If you have purchased a home before, you probably have first hand experience with the process of getting approved for a mortgage. However, if you’re building a home, the process is a little bit different. Mortgages for construction financing (also called self-build mortgages) differ from mortgages for existing homes, so it helps to understand more about them before you begin the process.

Construction Financing: Types of New Construction Mortgages 

There are actually three categories of new construction financing, each of which comes with its own specific stipulations, requirements, and mortgage options:

Type of Construction

What It Means

Mortgage Options

Self-Build Home

You are the contractor for the home. You hire your own subcontractors to get the job done.

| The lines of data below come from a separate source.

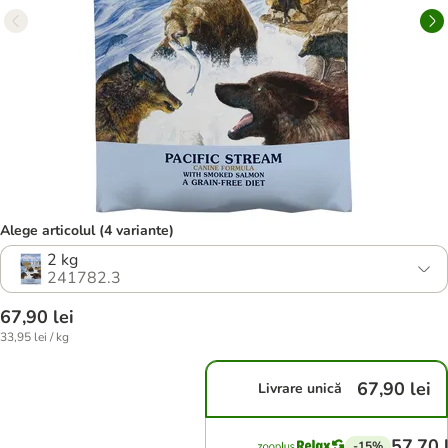
Alege articolul (4 variante)
2 kg
241782.3
67,90 lei
33,95 lei / kg
67,90 lei
Livrare unică
57,70 
-15%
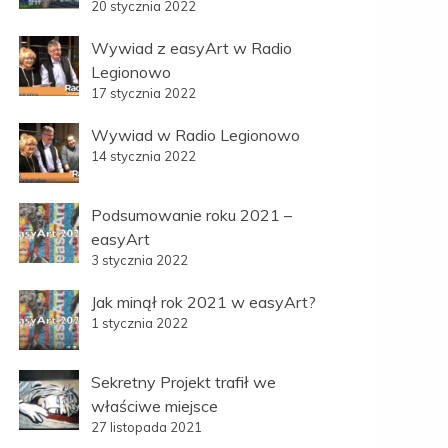
20 stycznia 2022
Wywiad z easyArt w Radio
Legionowo
17 stycznia 2022
Wywiad w Radio Legionowo
14 stycznia 2022
Podsumowanie roku 2021 –
easyArt
3 stycznia 2022
Jak minął rok 2021 w easyArt?
1 stycznia 2022
Sekretny Projekt trafił we
właściwe miejsce
27 listopada 2021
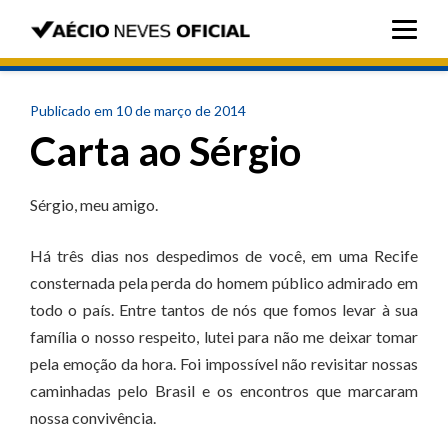
Publicado em 10 de março de 2014
Carta ao Sérgio
Sérgio, meu amigo.
Há três dias nos despedimos de você, em uma Recife
consternada pela perda do homem público admirado em
todo o país. Entre tantos de nós que fomos levar à sua
família o nosso respeito, lutei para não me deixar tomar
pela emoção da hora. Foi impossível não revisitar nossas
caminhadas pelo Brasil e os encontros que marcaram
nossa convivência.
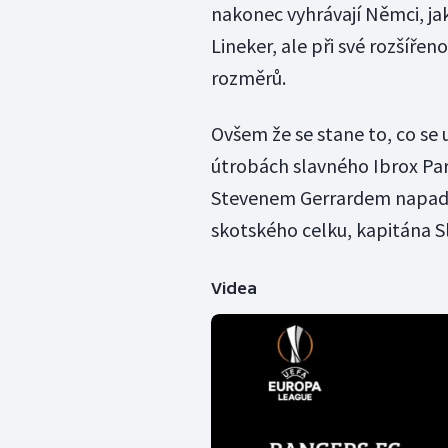
nakonec vyhrávají Němci, jak
Lineker, ale při své rozšířen
rozměrů.
Ovšem že se stane to, co se 
útrobách slavného Ibrox Pa
Stevenem Gerrardem napadl 
skotského celku, kapitána Sl
Videa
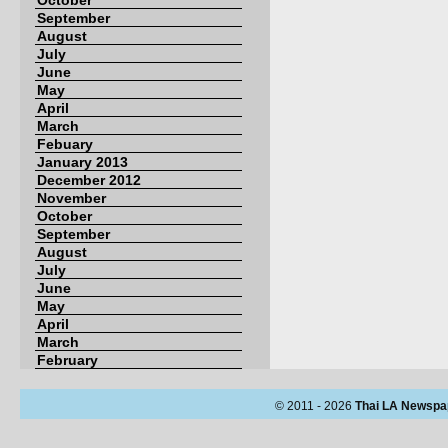
October
September
August
July
June
May
April
March
Febuary
January 2013
December 2012
November
October
September
August
July
June
May
April
March
February
© 2011 - 2026
Thai LA Newspa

Progress Draw Mortgage or Completion Mortgage

Self-Build: Builder/Contractor

Also called "turnkey", you enter into an agreement with a contractor to build your home.

Progress Draw Mortgage or Completion Mortgage

Buying From a Builder

Also called "take out", usually relevant to condominiums, town homes, and newly constructed homes. You will not be required to pay until the home is complete

Completion Mortgage

 

As you can see from this table, you will typically be able to get either a progress draw mortgage or a completion mortgage. So what do these mortgage options mean for you?

Construction Financing via Progress Draw Mortgage 

With a progress draw mortgage, you’ll be approved for the full amount of your mortgage loan to build your home. However, the funds will not be dispersed to you all at once. Instead, the funds will be advanced to you in intervals as the house is built. In general, you’ll get three draws on the mortgage. The first will typically be 35%. The second will take you up to 65%, and the third will take you to 100% of your mortgage loan. For this to occur, a couple of things have to happen:

  • You need to get a progress inspection report before each draw, detailing the percentage of work that’s been completed with the previously drawn funds.
  • You won’t get the final advance until a final inspection is performed to prove that the building has been completed and you’ve signed the final mortgage documents.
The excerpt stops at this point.